Monday, 8 January 2018: 11:00 AM
Room 12A (ACC) (Austin, Texas)
Cloud systems significantly alter the transport of solar radiation in the atmosphere, and the methods used to calculate both photolysis and solar heating rates in global models include a wide range of approximations. The recently developed correlated-cloud overlap algorithm for photolysis rates (Cloud-J) has been combined with a spectral extension to wavelength >0.7 microns to calculate full solar heating rates (Solar-J). With Solar-J we have been able to implement three different IR extensions (RRTMG, Chou & Suarez, Grant & Grossman), embed them in the framework of the UCI Chemistry-Transport Model (CTM), and then characterize the differences for a full range of conditions (25 years of ECMWF IFS forecasts).

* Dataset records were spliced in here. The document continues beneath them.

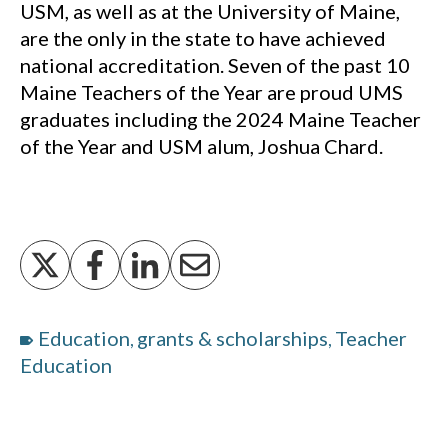
USM, as well as at the University of Maine,
are the only in the state to have achieved
national accreditation. Seven of the past 10
Maine Teachers of the Year are proud UMS
graduates including the 2024 Maine Teacher
of the Year and USM alum, Joshua Chard.
Education
grants & scholarships
Teacher
,
,
Education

Both photolysis and heating codes have traditionally focused on the cross sections for gases, but we find that the broad-band intervals optimized for gaseous absorption are a poor choice for cloud absorption, and characterize those errors. Overall, the development of Solar-J has focused on assessing uncertainties and providing a balanced set of errors in the simulated heating rates. We briefly look at some new statistics from the ATom global aircraft mission (S. Hall et al.) that can provide observational constraints on modeling of photolysis rates in real cloud fields.